The first 1313(p) drawback entry with supporting documentation is number 521-7, dated April 18, 1996. The claim is against four entries of petroleum classified under 3909.30.0000, HTSUS, imported between May 1994 and July 1994. The export summary lists exports to Canada and Mexico between October 1995 and January 1996. Attached was a check from the U.S. Treasury to Bayer. However, the Customs Automated Commercial System (ACS) does not show that entry 521-7 has been liquidated.

The second 1313(p) drawback entry with supporting documentation is number 705-6, dated May 16,1996. The claim is against three entries of petroleum classified under 3909.30.0000, HTSUS, imported between July 1995 and October 1995. The export summary lists exports to Canada and Mexico, with one to Japan, between January 1996 to March 1996. Attached was a check from the U.S. Treasury to Bayer.

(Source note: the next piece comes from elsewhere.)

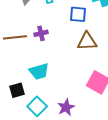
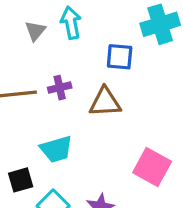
brown triangle: (87, 41) -> (105, 102), moved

The Customs Automated Commercial System (ACS) shows a liquidation date of December 13, 1996.

Also attached was an additional check from the U.S. Treasury to Bayer, the check referenced entry 520-9. The Customs Automated Commercial System (ACS) shows a liquidation date of June 6, 1997, however, the documents for this drawback entry were not supplied.

The supplied list of drawback claims includes 64 drawback entries under 19 U.S.C. 1313(p). Two of the 64 entries have been liquidated with drawback, one of which has already been discussed above, number 705-6. The second liquidated entry was number 465-4, but there was no supporting documentation for that claim supplied. There are no records for two of the 64 claimed entries in ACS. The remaining 60 entries are unliquidated, one of which is entry number 521-7, discussed above. We note that accelerated payments were made for the drawback claimed.

ISSUES:

Is drawback under 19 U.S.C. 1313(p) limited to the NAFTA “lesser of” formula found in 19 U.S.C. 1313(n)?

2. Has a “treatment” been established under 19 U.S.C. 1625, by the liquidation of drawback claims without regard to the NAFTA limitation?

LAW AND ANALYSIS:

Bayer submits that the lesser of rule, embodied in 19 U.S.C. 1313(n) does not apply to 1313(p) claims for the same reason that Congress determined not to apply NAFTA Article 303.2(d) (prohibiting same condition substitution drawback) to 1313(p), but only to drawback claims filed under 1313(j)(2). Bayer cites to Headquarters’ ruling number 225463, dated February 10, 1995, which held that NAFTA Article 303.2(d) did not apply to 1313(p) claims because section 201 of the NAFTA Implementation Act was “specifically implemented only in regard to 19 U.S.C. 1313(j)(2).”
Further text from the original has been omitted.